November 27, 2021 | 14:17 GMT+7

FIA: 11M FDI a positive result

Anh Nhi - Tra My -

More foreign capital flowed into Vietnam in November and in the first eleven months of the year despite the difficulties posed by the pandemic.

Photo: Illustration
Photo: Illustration

As of November 20, foreign investors had invested in 18 of Vietnam’s 21 economic sectors, with manufacturing and processing receiving the most capital, at 53 per cent of the total, according to the Foreign Investment Agency (FIA) at the Ministry of Planning and Investment.

Total newly-registered capital, additional capital, and contributed capital for share purchases by foreign investors reached $26.46 billion in the period, a slight increase of 0.1 per cent year-on-year.

Newly-registered capital and especially additional capital posted impressive increases.

In the first eleven months, 1,577 projects were granted investment licenses, down 31.8 per cent year-on-year, with registered capital of over $13 billion, up 3.76 per cent.

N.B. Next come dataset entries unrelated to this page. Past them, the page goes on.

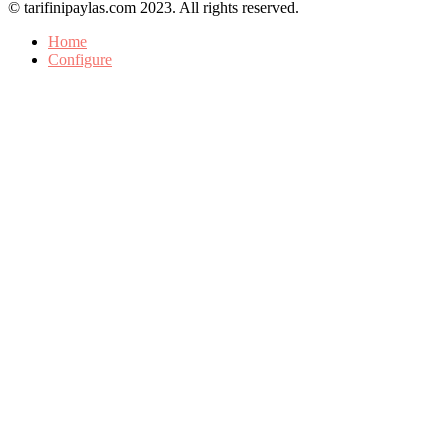
© tarifinipaylas.com 2023. All rights reserved.
Home
Configure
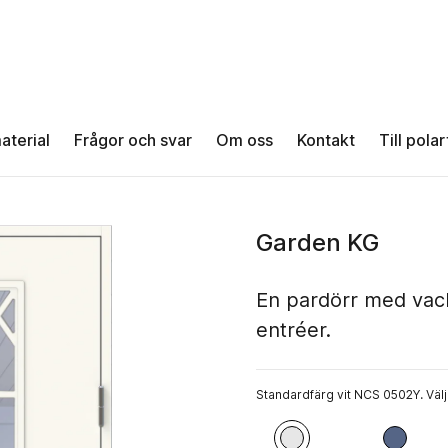
aterial
Frågor och svar
Om oss
Kontakt
Till pola
Garden KG
En pardörr med vack
entréer.
Standardfärg vit NCS 0502Y. Välj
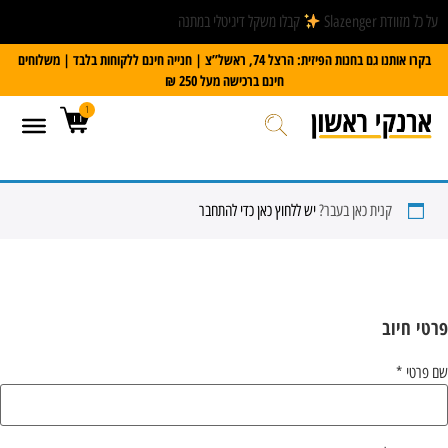
על כל מזוודת Slazenger
קבלו משקל דיגיטלי במתנה
בקרו אותנו גם בחנות הפיזית: הרצל 74, ראשל”צ | חנייה חינם ללקוחות בלבד | משלוחים
חינם ברכישה מעל 250 ₪
1
קנית כאן בעבר?
יש ללחוץ כאן כדי להתחבר
פרטי חיוב‫
שם פרטי
*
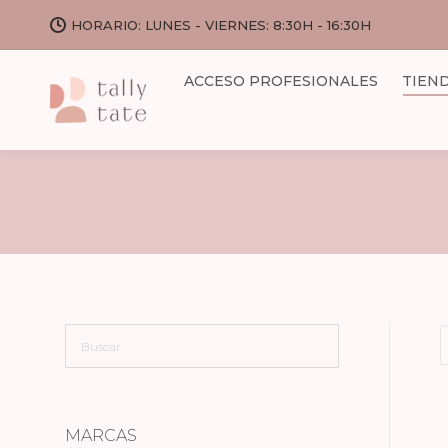
HORARIO: LUNES - VIERNES: 8:30H - 16:30H
ACCESO PROFESIONALES
TIEN
MARCAS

Additional capital of over $8 billion, up 26.7 per cent, went to 877 projects, down 16.6 per cent.

The FIA noted that this was a positive result given the pandemic and changes to global investment flows.

Contributed capital for share purchases in the first eleven months fell 33 per cent year-on-year to nearly $4.4 billion, while disbursed capital fell 4.2 per cent to $17.1 billion.

Regardless, experts believe that with a high vaccination rate, Vietnam’s economy and therefore FDI disbursement will gradually return to pre-Covid-19 levels.

Of the 18 invested sectors, manufacturing and processing ranked first, with total investment of over $14 billion, accounting for 53 per cent of the total. Following were electricity production and distribution, real estate, and wholesale and retail.

Investors came from 100 countries, territories, and regions. Singapore led the way, followed by South Korea and Japan.